Paman yang tampan dan galak?
Entah mengapa, sosok pertama yang muncul dibenak Erika adalah Immanuel Haryanto yang berwajah dingin.
"Jadi bagaimana kamu menyelamatkan Hurley?" Erika berdiri sambil menggiring tangan kecil putrinya dan berjalan kembali.
"Aku memeluk paha paman itu dan memohon padanya untuk melepaskakn Hurley, kemudian paman itu mengembalikan Hurley padaku."
Melihat wajah putrinya yang polos, pandangan Erika tersirat rasa bersalah. Untunglah pria itu bukan orang jahat, jika tidak, dia tidak akan memaafkan dirinya sendiri seumur hidup ini.
"Erline, berjanjilah pada Ibu, kelak kamu tidak boleh berlari sembarangan lagi, oke? Erika melembutkan nadanya dan menenangkan, "Seperti situasi hari ini, jika Hurley terbang, kamu panggil Ibu untuk membantumu mencarinya, jangan mengejarnya sendirian, mengerti?"

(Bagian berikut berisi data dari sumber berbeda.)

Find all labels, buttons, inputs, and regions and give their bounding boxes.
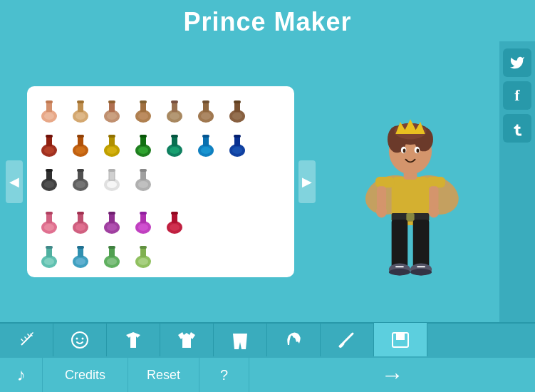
character-svg	[332, 64, 489, 292]
svg-point-59	[44, 181, 54, 188]
shirt-tool[interactable]	[160, 323, 214, 357]
potion-item[interactable]	[67, 162, 94, 193]
svg-point-35	[76, 147, 85, 154]
svg-point-15	[138, 113, 148, 120]
svg-point-135	[410, 269, 432, 275]
pants-tool[interactable]	[214, 323, 267, 357]
potion-item[interactable]	[161, 205, 188, 236]
svg-rect-61	[78, 170, 83, 180]
svg-rect-26	[234, 100, 241, 103]
svg-point-99	[76, 258, 85, 265]
potion-item[interactable]	[130, 239, 157, 270]
potion-item[interactable]	[224, 128, 251, 159]
svg-line-138	[21, 335, 31, 345]
potion-item[interactable]	[98, 239, 125, 270]
svg-rect-77	[78, 213, 83, 223]
potion-item[interactable]	[130, 205, 157, 236]
potion-item[interactable]	[192, 128, 219, 159]
svg-point-141	[82, 338, 84, 340]
app-title: Prince Maker	[0, 0, 535, 41]
music-button[interactable]: ♪	[0, 357, 43, 392]
svg-rect-105	[140, 247, 146, 257]
potion-row-5	[36, 205, 286, 236]
svg-rect-70	[140, 169, 147, 172]
potion-item[interactable]	[67, 205, 94, 236]
svg-rect-37	[109, 136, 115, 146]
svg-rect-34	[77, 135, 84, 138]
potion-item[interactable]	[130, 162, 157, 193]
wand-tool[interactable]	[0, 323, 53, 357]
twitter-button[interactable]	[503, 48, 531, 77]
facebook-button[interactable]: f	[503, 81, 531, 110]
potion-item[interactable]	[36, 128, 63, 159]
svg-rect-78	[77, 212, 84, 215]
svg-point-95	[44, 258, 54, 265]
top-tool[interactable]	[107, 323, 160, 357]
svg-rect-41	[140, 136, 146, 146]
potion-item[interactable]	[67, 239, 94, 270]
svg-point-129	[428, 206, 439, 218]
svg-rect-54	[234, 135, 241, 138]
potion-item[interactable]	[36, 239, 63, 270]
potion-row-3	[36, 162, 286, 193]
svg-rect-6	[77, 100, 84, 103]
bg-tool[interactable]	[374, 323, 427, 357]
potion-item[interactable]	[36, 162, 63, 193]
character-display	[321, 41, 499, 322]
left-panel: ◀	[0, 41, 321, 322]
next-arrow[interactable]: ▶	[298, 160, 316, 203]
svg-rect-65	[109, 170, 115, 180]
svg-rect-14	[140, 100, 147, 103]
svg-rect-30	[46, 135, 53, 138]
potion-item[interactable]	[67, 128, 94, 159]
potion-item[interactable]	[98, 93, 125, 125]
svg-rect-62	[77, 169, 84, 172]
tumblr-button[interactable]	[503, 114, 531, 143]
face-tool[interactable]	[53, 323, 107, 357]
svg-rect-97	[78, 247, 83, 257]
svg-rect-106	[140, 246, 147, 249]
svg-point-122	[403, 149, 406, 153]
svg-rect-57	[46, 170, 52, 180]
potion-item[interactable]	[36, 205, 63, 236]
svg-point-11	[107, 113, 117, 120]
potion-item[interactable]	[130, 93, 157, 125]
potion-item[interactable]	[192, 93, 219, 125]
potion-item[interactable]	[161, 93, 188, 125]
potion-item[interactable]	[98, 128, 125, 159]
svg-point-134	[389, 269, 410, 275]
svg-rect-112	[406, 213, 414, 221]
svg-rect-46	[171, 135, 178, 138]
svg-point-31	[44, 147, 54, 154]
item-grid-container	[27, 86, 294, 277]
potion-item[interactable]	[67, 93, 94, 125]
svg-rect-22	[202, 100, 209, 103]
svg-rect-74	[46, 212, 53, 215]
potion-item[interactable]	[98, 205, 125, 236]
credits-button[interactable]: Credits	[43, 357, 128, 392]
svg-rect-18	[171, 100, 178, 103]
social-panel: f	[499, 41, 535, 322]
svg-point-67	[107, 181, 117, 188]
svg-point-55	[232, 147, 242, 154]
potion-item[interactable]	[224, 93, 251, 125]
help-button[interactable]: ?	[199, 357, 249, 392]
svg-rect-98	[77, 246, 84, 249]
potion-item[interactable]	[36, 93, 63, 125]
prev-arrow[interactable]: ◀	[6, 160, 23, 203]
svg-rect-124	[375, 177, 394, 187]
potion-item[interactable]	[98, 162, 125, 193]
hair-tool[interactable]	[267, 323, 321, 357]
svg-rect-29	[46, 136, 52, 146]
svg-rect-1	[46, 102, 52, 112]
potion-item[interactable]	[130, 128, 157, 159]
reset-button[interactable]: Reset	[128, 357, 199, 392]
svg-rect-94	[46, 246, 53, 249]
next-button[interactable]: →	[249, 357, 535, 392]
sword-tool[interactable]	[321, 323, 374, 357]
svg-point-139	[72, 332, 88, 348]
potion-item[interactable]	[161, 128, 188, 159]
svg-point-83	[107, 224, 117, 231]
svg-rect-146	[396, 333, 405, 340]
svg-point-79	[76, 224, 85, 231]
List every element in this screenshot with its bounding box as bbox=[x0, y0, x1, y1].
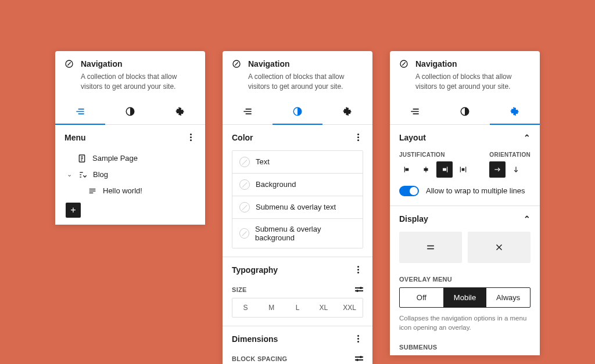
section-layout-header[interactable]: Layout ⌃ bbox=[390, 125, 540, 150]
panel-settings: Navigation A collection of blocks that a… bbox=[390, 51, 540, 355]
panel-title: Navigation bbox=[415, 59, 457, 69]
overlay-menu-label: OVERLAY MENU bbox=[399, 276, 452, 283]
tab-settings[interactable] bbox=[322, 99, 372, 124]
section-title: Display bbox=[399, 214, 428, 224]
svg-line-14 bbox=[235, 62, 238, 65]
color-swatch-icon bbox=[239, 179, 250, 190]
tab-settings[interactable] bbox=[155, 99, 205, 124]
svg-rect-33 bbox=[462, 168, 464, 171]
panel-title: Navigation bbox=[81, 59, 123, 69]
justify-space-between-button[interactable] bbox=[455, 161, 471, 178]
justify-center-button[interactable] bbox=[418, 161, 434, 178]
tab-list-view[interactable] bbox=[223, 99, 273, 124]
sliders-icon[interactable] bbox=[355, 356, 363, 361]
chevron-up-icon: ⌃ bbox=[524, 133, 531, 142]
svg-rect-30 bbox=[443, 168, 446, 171]
section-typography-header: Typography bbox=[223, 257, 372, 283]
list-item-label: Hello world! bbox=[103, 186, 142, 195]
section-title: Typography bbox=[232, 265, 278, 275]
wrap-label: Allow to wrap to multiple lines bbox=[426, 186, 525, 195]
size-s[interactable]: S bbox=[232, 298, 259, 317]
block-spacing-label: BLOCK SPACING bbox=[232, 355, 287, 362]
color-swatch-icon bbox=[239, 157, 250, 167]
section-title: Dimensions bbox=[232, 334, 278, 344]
kebab-menu-icon[interactable] bbox=[353, 134, 363, 141]
list-item-label: Sample Page bbox=[92, 154, 138, 163]
kebab-menu-icon[interactable] bbox=[353, 335, 363, 343]
navigation-block-icon bbox=[399, 59, 408, 69]
color-swatch-icon bbox=[239, 202, 250, 212]
chevron-down-icon[interactable]: ⌄ bbox=[67, 171, 72, 178]
tab-row bbox=[390, 99, 540, 125]
sliders-icon[interactable] bbox=[355, 287, 363, 291]
submenus-subhead: SUBMENUS bbox=[390, 340, 540, 355]
overlay-always[interactable]: Always bbox=[486, 288, 530, 307]
wrap-toggle-row: Allow to wrap to multiple lines bbox=[390, 185, 540, 206]
section-menu-header: Menu bbox=[55, 125, 205, 150]
size-xxl[interactable]: XXL bbox=[336, 298, 363, 317]
navigation-block-icon bbox=[64, 59, 74, 69]
svg-rect-26 bbox=[406, 168, 408, 171]
post-icon bbox=[88, 186, 97, 196]
kebab-menu-icon[interactable] bbox=[353, 266, 363, 273]
tab-row bbox=[223, 99, 372, 125]
svg-line-1 bbox=[67, 62, 70, 65]
section-title: Color bbox=[232, 133, 253, 142]
list-item[interactable]: Sample Page bbox=[62, 150, 198, 167]
section-dimensions-header: Dimensions bbox=[223, 326, 372, 352]
size-label: SIZE bbox=[232, 286, 247, 293]
section-display-header[interactable]: Display ⌃ bbox=[390, 206, 540, 232]
panel-styles: Navigation A collection of blocks that a… bbox=[223, 51, 372, 364]
panel-description: A collection of blocks that allow visito… bbox=[248, 72, 363, 92]
display-close-icon-button[interactable] bbox=[468, 232, 531, 263]
layout-controls: JUSTIFICATION ORIENTATION bbox=[390, 150, 540, 185]
color-list: Text Background Submenu & overlay text S… bbox=[232, 150, 363, 248]
size-options: S M L XL XXL bbox=[232, 298, 363, 318]
color-option-text[interactable]: Text bbox=[232, 151, 363, 173]
navigation-block-icon bbox=[232, 59, 241, 69]
dimensions-subhead: BLOCK SPACING bbox=[223, 352, 372, 364]
panel-description: A collection of blocks that allow visito… bbox=[81, 72, 196, 92]
chevron-up-icon: ⌃ bbox=[524, 214, 531, 224]
kebab-menu-icon[interactable] bbox=[185, 134, 196, 141]
panel-header: Navigation A collection of blocks that a… bbox=[390, 51, 540, 99]
page-icon bbox=[77, 154, 87, 163]
submenu-icon bbox=[78, 170, 87, 179]
overlay-off[interactable]: Off bbox=[400, 288, 443, 307]
tab-list-view[interactable] bbox=[390, 99, 440, 124]
list-item-label: Blog bbox=[93, 170, 108, 179]
justify-right-button[interactable] bbox=[436, 161, 453, 178]
menu-list: Sample Page ⌄ Blog Hello world! + bbox=[55, 150, 205, 225]
color-option-background[interactable]: Background bbox=[232, 173, 363, 196]
add-block-button[interactable]: + bbox=[66, 203, 81, 218]
svg-rect-28 bbox=[424, 168, 428, 171]
display-options bbox=[390, 232, 540, 272]
panel-description: A collection of blocks that allow visito… bbox=[415, 72, 531, 92]
panel-header: Navigation A collection of blocks that a… bbox=[223, 51, 372, 99]
tab-list-view[interactable] bbox=[55, 99, 105, 124]
orientation-vertical-button[interactable] bbox=[508, 161, 524, 178]
list-item[interactable]: ⌄ Blog bbox=[62, 167, 198, 183]
orientation-label: ORIENTATION bbox=[489, 152, 531, 158]
justify-left-button[interactable] bbox=[399, 161, 415, 178]
overlay-mobile[interactable]: Mobile bbox=[443, 288, 487, 307]
orientation-horizontal-button[interactable] bbox=[489, 161, 506, 178]
color-option-submenu-text[interactable]: Submenu & overlay text bbox=[232, 196, 363, 218]
size-xl[interactable]: XL bbox=[310, 298, 336, 317]
display-menu-icon-button[interactable] bbox=[399, 232, 462, 263]
tab-styles[interactable] bbox=[440, 99, 490, 124]
size-l[interactable]: L bbox=[285, 298, 311, 317]
section-title: Menu bbox=[64, 133, 86, 142]
tab-settings[interactable] bbox=[490, 99, 540, 124]
overlay-menu-segmented: Off Mobile Always bbox=[399, 287, 531, 308]
overlay-help-text: Collapses the navigation options in a me… bbox=[390, 313, 540, 340]
tab-styles[interactable] bbox=[273, 99, 322, 124]
justification-label: JUSTIFICATION bbox=[399, 152, 471, 158]
wrap-toggle[interactable] bbox=[399, 186, 419, 196]
list-item[interactable]: Hello world! bbox=[62, 183, 198, 199]
color-option-submenu-bg[interactable]: Submenu & overlay background bbox=[232, 218, 363, 248]
tab-styles[interactable] bbox=[105, 99, 155, 124]
section-title: Layout bbox=[399, 133, 426, 142]
panel-header: Navigation A collection of blocks that a… bbox=[55, 51, 205, 99]
size-m[interactable]: M bbox=[259, 298, 285, 317]
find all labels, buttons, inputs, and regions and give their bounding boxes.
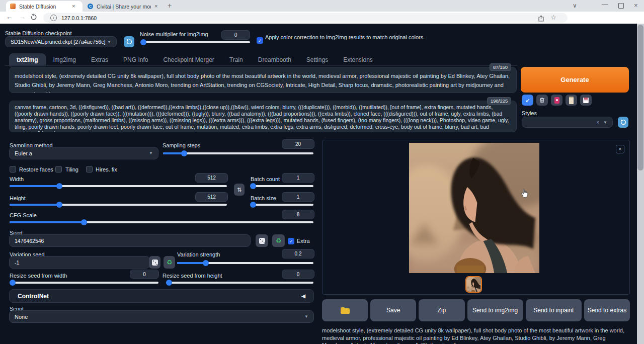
variation-strength-label: Variation strength	[177, 251, 220, 257]
gallery-thumbnail-selected[interactable]	[465, 276, 482, 293]
extra-seed-checkbox[interactable]: ✓	[288, 238, 294, 244]
new-tab-icon[interactable]: +	[168, 2, 172, 10]
recycle-icon: ♻	[276, 237, 282, 244]
styles-refresh-button[interactable]	[618, 117, 628, 128]
checkpoint-refresh-button[interactable]	[124, 36, 134, 47]
tab-bar-divider	[5, 65, 517, 66]
send-to-img2img-button[interactable]: Send to img2img	[467, 299, 523, 321]
zip-button[interactable]: Zip	[419, 299, 464, 321]
save-button[interactable]: Save	[370, 299, 416, 321]
address-bar[interactable]: i 127.0.0.1:7860 ☆	[43, 13, 568, 23]
batch-size-value[interactable]: 1	[282, 192, 314, 202]
sampling-steps-slider[interactable]	[163, 152, 313, 154]
trash-icon	[539, 97, 545, 103]
scrollbar-thumb[interactable]	[637, 25, 643, 170]
chevron-down-icon: ▼	[603, 120, 607, 125]
resize-seed-width-value[interactable]: 0	[130, 270, 159, 279]
controlnet-accordion[interactable]: ControlNet ◀	[9, 289, 314, 303]
page-scrollbar[interactable]	[637, 24, 644, 344]
swap-width-height-button[interactable]: ⇅	[234, 184, 245, 196]
color-correction-checkbox[interactable]: ✓	[257, 37, 263, 44]
width-value[interactable]: 512	[195, 173, 228, 183]
browser-tab-civitai[interactable]: C Civitai | Share your models ×	[84, 1, 163, 12]
browser-toolbar: ← → i 127.0.0.1:7860 ☆ ⋮	[0, 12, 644, 24]
share-icon[interactable]	[538, 15, 544, 24]
send-to-inpaint-button[interactable]: Send to inpaint	[526, 299, 582, 321]
sampling-method-dropdown[interactable]: Euler a ▼	[9, 147, 158, 159]
tab-train[interactable]: Train	[222, 53, 251, 66]
variation-strength-value[interactable]: 0.2	[282, 249, 314, 259]
script-value: None	[15, 314, 28, 320]
generated-image[interactable]	[409, 143, 539, 273]
tab-settings[interactable]: Settings	[299, 53, 336, 66]
cfg-scale-value[interactable]: 8	[282, 210, 314, 219]
cfg-scale-slider[interactable]	[10, 221, 313, 223]
height-value[interactable]: 512	[195, 192, 228, 202]
paste-generation-params-button[interactable]: ↙	[522, 95, 533, 106]
variation-seed-input[interactable]: -1	[9, 256, 150, 269]
apply-styles-button[interactable]	[566, 95, 577, 106]
window-maximize-icon[interactable]	[618, 3, 624, 9]
tab-close-icon[interactable]: ×	[72, 4, 75, 9]
height-slider[interactable]	[10, 204, 227, 206]
hires-fix-checkbox[interactable]	[86, 166, 93, 173]
checkpoint-label: Stable Diffusion checkpoint	[5, 30, 72, 36]
seed-input[interactable]: 1476462546	[9, 234, 251, 247]
clear-prompt-button[interactable]	[536, 95, 548, 106]
variation-strength-slider[interactable]	[177, 262, 313, 264]
tab-extensions[interactable]: Extensions	[336, 53, 380, 66]
prompt-textarea[interactable]: modelshoot style, (extremely detailed CG…	[9, 67, 517, 93]
extra-networks-button[interactable]	[551, 95, 562, 106]
width-slider[interactable]	[10, 185, 227, 187]
tab-dreambooth[interactable]: Dreambooth	[251, 53, 299, 66]
resize-seed-width-slider[interactable]	[10, 282, 158, 284]
browser-tab-stable-diffusion[interactable]: Stable Diffusion ×	[6, 1, 83, 12]
random-seed-button[interactable]	[256, 234, 268, 247]
noise-multiplier-value[interactable]: 0	[221, 30, 250, 40]
noise-multiplier-slider[interactable]	[141, 41, 250, 43]
window-minimize-icon[interactable]: —	[602, 1, 608, 8]
resize-seed-height-value[interactable]: 0	[282, 270, 314, 279]
browser-tab-strip: Stable Diffusion × C Civitai | Share you…	[0, 0, 644, 12]
dice-icon	[152, 260, 158, 266]
resize-seed-height-slider[interactable]	[166, 282, 313, 284]
batch-size-label: Batch size	[251, 195, 276, 201]
restore-faces-checkbox[interactable]	[10, 166, 16, 173]
back-icon[interactable]: ←	[6, 13, 13, 21]
sampling-steps-value[interactable]: 20	[282, 139, 314, 149]
open-folder-button[interactable]	[322, 299, 368, 321]
reuse-variation-seed-button[interactable]: ♻	[164, 256, 175, 269]
save-style-button[interactable]	[580, 95, 592, 106]
tab-close-icon[interactable]: ×	[154, 4, 157, 9]
tab-txt2img[interactable]: txt2img	[9, 53, 46, 66]
site-info-icon[interactable]: i	[50, 15, 57, 21]
restore-faces-label: Restore faces	[19, 166, 53, 173]
checkpoint-value: SD15NewVAEpruned.ckpt [27a4ac756c]	[11, 39, 105, 45]
script-dropdown[interactable]: None ▼	[9, 310, 314, 323]
negative-prompt-textarea[interactable]: canvas frame, cartoon, 3d, ((disfigured)…	[9, 101, 517, 132]
generate-button[interactable]: Generate	[521, 67, 629, 93]
window-close-icon[interactable]: ×	[634, 2, 638, 9]
tab-checkpoint-merger[interactable]: Checkpoint Merger	[155, 53, 221, 66]
random-variation-seed-button[interactable]	[149, 256, 160, 269]
tab-extras[interactable]: Extras	[84, 53, 116, 66]
width-label: Width	[10, 176, 24, 182]
tab-img2img[interactable]: img2img	[46, 53, 84, 66]
gallery-close-button[interactable]: ×	[616, 145, 624, 153]
batch-count-slider[interactable]	[251, 185, 313, 187]
tiling-checkbox[interactable]	[55, 166, 62, 173]
checkpoint-dropdown[interactable]: SD15NewVAEpruned.ckpt [27a4ac756c] ▼	[5, 36, 117, 47]
clear-styles-icon[interactable]: ×	[596, 120, 599, 125]
noise-multiplier-label: Noise multiplier for img2img	[140, 31, 208, 37]
reuse-seed-button[interactable]: ♻	[272, 234, 285, 247]
reload-icon[interactable]	[30, 14, 37, 23]
styles-dropdown[interactable]: × ▼	[522, 117, 613, 128]
send-to-extras-button[interactable]: Send to extras	[584, 299, 630, 321]
forward-icon[interactable]: →	[19, 13, 26, 21]
batch-count-value[interactable]: 1	[282, 173, 314, 183]
window-chevron-icon[interactable]: ∨	[573, 2, 577, 9]
bookmark-star-icon[interactable]: ☆	[550, 14, 556, 21]
tab-png-info[interactable]: PNG Info	[116, 53, 155, 66]
batch-size-slider[interactable]	[251, 204, 313, 206]
civitai-favicon: C	[88, 4, 93, 9]
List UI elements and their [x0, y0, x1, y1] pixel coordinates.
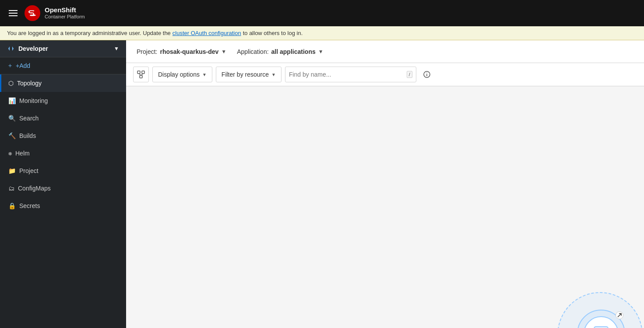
sidebar-item-label: Project — [19, 167, 39, 174]
sidebar-item-secrets[interactable]: 🔒 Secrets — [0, 197, 126, 215]
perspective-label: Developer — [7, 45, 48, 53]
sidebar-item-monitoring[interactable]: 📊 Monitoring — [0, 92, 126, 109]
hamburger-button[interactable] — [7, 8, 19, 18]
svg-rect-3 — [140, 75, 142, 78]
perspective-switcher[interactable]: Developer ▼ — [0, 40, 126, 57]
application-selector[interactable]: Application: all applications ▼ — [233, 46, 327, 57]
sidebar-item-label: Search — [19, 115, 39, 122]
builds-icon: 🔨 — [8, 132, 16, 139]
filter-by-resource-button[interactable]: Filter by resource ▼ — [216, 67, 282, 82]
svg-rect-1 — [137, 71, 140, 74]
display-options-label: Display options — [158, 71, 200, 78]
find-by-name-input[interactable] — [289, 71, 407, 78]
sidebar-item-add[interactable]: ＋ +Add — [0, 57, 126, 74]
external-link-indicator — [616, 311, 623, 319]
topology-canvas[interactable]: KC D quarku...kstart A quarku...rt-app K… — [126, 86, 644, 328]
service-outer-ring — [577, 310, 625, 328]
toolbar: Display options ▼ Filter by resource ▼ / — [126, 63, 644, 86]
project-chevron-icon: ▼ — [221, 49, 226, 55]
brand-product-sub: Container Platform — [45, 14, 85, 20]
sidebar-item-topology[interactable]: ⬡ Topology — [0, 74, 126, 92]
sidebar-item-project[interactable]: 📁 Project — [0, 162, 126, 180]
notification-bar: You are logged in as a temporary adminis… — [0, 26, 644, 40]
project-icon: 📁 — [8, 167, 16, 174]
project-bar: Project: rhosak-quarkus-dev ▼ Applicatio… — [126, 40, 644, 63]
perspective-text: Developer — [18, 45, 48, 52]
configmaps-icon: 🗂 — [8, 185, 14, 192]
info-circle-icon — [423, 71, 430, 78]
project-label-text: Project: — [137, 48, 157, 55]
sidebar-item-label: Monitoring — [19, 97, 48, 104]
project-selector[interactable]: Project: rhosak-quarkus-dev ▼ — [133, 46, 230, 57]
monitoring-icon: 📊 — [8, 97, 16, 104]
sidebar-item-search[interactable]: 🔍 Search — [0, 109, 126, 127]
project-name: rhosak-quarkus-dev — [160, 48, 218, 55]
search-icon: 🔍 — [8, 115, 16, 122]
display-options-chevron-icon: ▼ — [202, 72, 207, 77]
brand-text: OpenShift Container Platform — [45, 6, 85, 20]
helm-icon: ⎈ — [8, 150, 12, 157]
svg-point-8 — [426, 73, 427, 74]
perspective-chevron-icon: ▼ — [114, 46, 119, 52]
quarkus-app-icon — [592, 325, 610, 328]
filter-by-resource-label: Filter by resource — [222, 71, 269, 78]
sidebar-item-builds[interactable]: 🔨 Builds — [0, 127, 126, 145]
search-container: / — [285, 67, 416, 82]
service-inner-ring — [584, 316, 619, 328]
sidebar: Developer ▼ ＋ +Add ⬡ Topology 📊 Monitori… — [0, 40, 126, 328]
notification-text-before: You are logged in as a temporary adminis… — [7, 30, 171, 36]
sidebar-item-label: Secrets — [19, 202, 40, 209]
sidebar-item-label: ConfigMaps — [18, 185, 51, 192]
brand-product-name: OpenShift — [45, 6, 85, 14]
add-icon: ＋ — [7, 62, 13, 70]
svg-rect-2 — [142, 71, 144, 74]
sidebar-item-configmaps[interactable]: 🗂 ConfigMaps — [0, 180, 126, 197]
topology-icon: ⬡ — [8, 80, 14, 87]
sidebar-item-label: Helm — [15, 150, 30, 157]
brand-logo-area: OpenShift Container Platform — [25, 5, 85, 21]
sidebar-item-label: Builds — [19, 132, 36, 139]
top-bar: OpenShift Container Platform — [0, 0, 644, 26]
sidebar-item-label: Topology — [17, 80, 42, 87]
topology-view-icon — [137, 71, 145, 78]
info-button[interactable] — [420, 67, 434, 81]
sidebar-item-helm[interactable]: ⎈ Helm — [0, 145, 126, 162]
app-label-text: Application: — [237, 48, 268, 55]
app-name: all applications — [271, 48, 316, 55]
main-layout: Developer ▼ ＋ +Add ⬡ Topology 📊 Monitori… — [0, 40, 644, 328]
redhat-logo-icon — [25, 5, 40, 21]
add-label: +Add — [16, 62, 30, 69]
search-shortcut-key: / — [407, 71, 412, 78]
view-toggle-button[interactable] — [133, 67, 149, 82]
display-options-button[interactable]: Display options ▼ — [152, 67, 212, 82]
app-chevron-icon: ▼ — [318, 49, 324, 55]
quarkus-service-node[interactable] — [577, 310, 625, 328]
filter-chevron-icon: ▼ — [271, 72, 276, 77]
content-area: Project: rhosak-quarkus-dev ▼ Applicatio… — [126, 40, 644, 328]
oauth-config-link[interactable]: cluster OAuth configuration — [172, 30, 241, 36]
secrets-icon: 🔒 — [8, 202, 16, 209]
notification-text-after: to allow others to log in. — [243, 30, 303, 36]
developer-icon — [7, 45, 15, 53]
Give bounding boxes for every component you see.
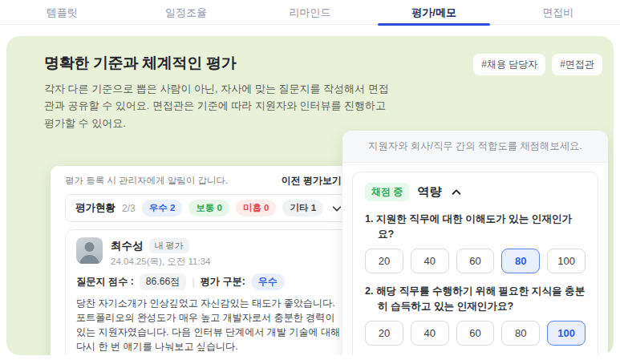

Setelah mengatakan kalimat ini, Erika melanjutkan dengan sungguh-sungguh: "Di dunia ini banyak orang baik, tetapi orang jahat juga banyak, kamu masih kecil dan tidak bisa membedakan orang baik dan jahat, jadi kamu harus tetap berada di sisi ibu, apakah kamu bisa melakukannya?"
Erline menganggukkan kepalanya seolah sudah memahaminya, "Baiklah."
Orang baik, orang jahat?
Jadi paman yang dia temui itu merupakan orang baik atau orang jahat?
Paman itu memapah dirinya yang jatuh untuk bangkit dan membantunya menangkap Hurley, seharunya paman itu adalah orang baik, kan?
Tetapi paman itu marah dan hampir mencekik Hurlye hingga mati, apakah dia termasuk orang jahat?
Dunia orang dewasa sangat rumit sehingga dia tidak memahaminya.
Di belakang, pengawal yang mengejar Erline melihat gadis kecil itu digandeng oleh wanita langsing, keduanya terlihat begitu harmonis, dia berpikir bahwa wanita ini seharusnya adalah ibu dari gadis kecil itu, dia tidak berpikir banyak dan meninggalkan mereka dengan tenang.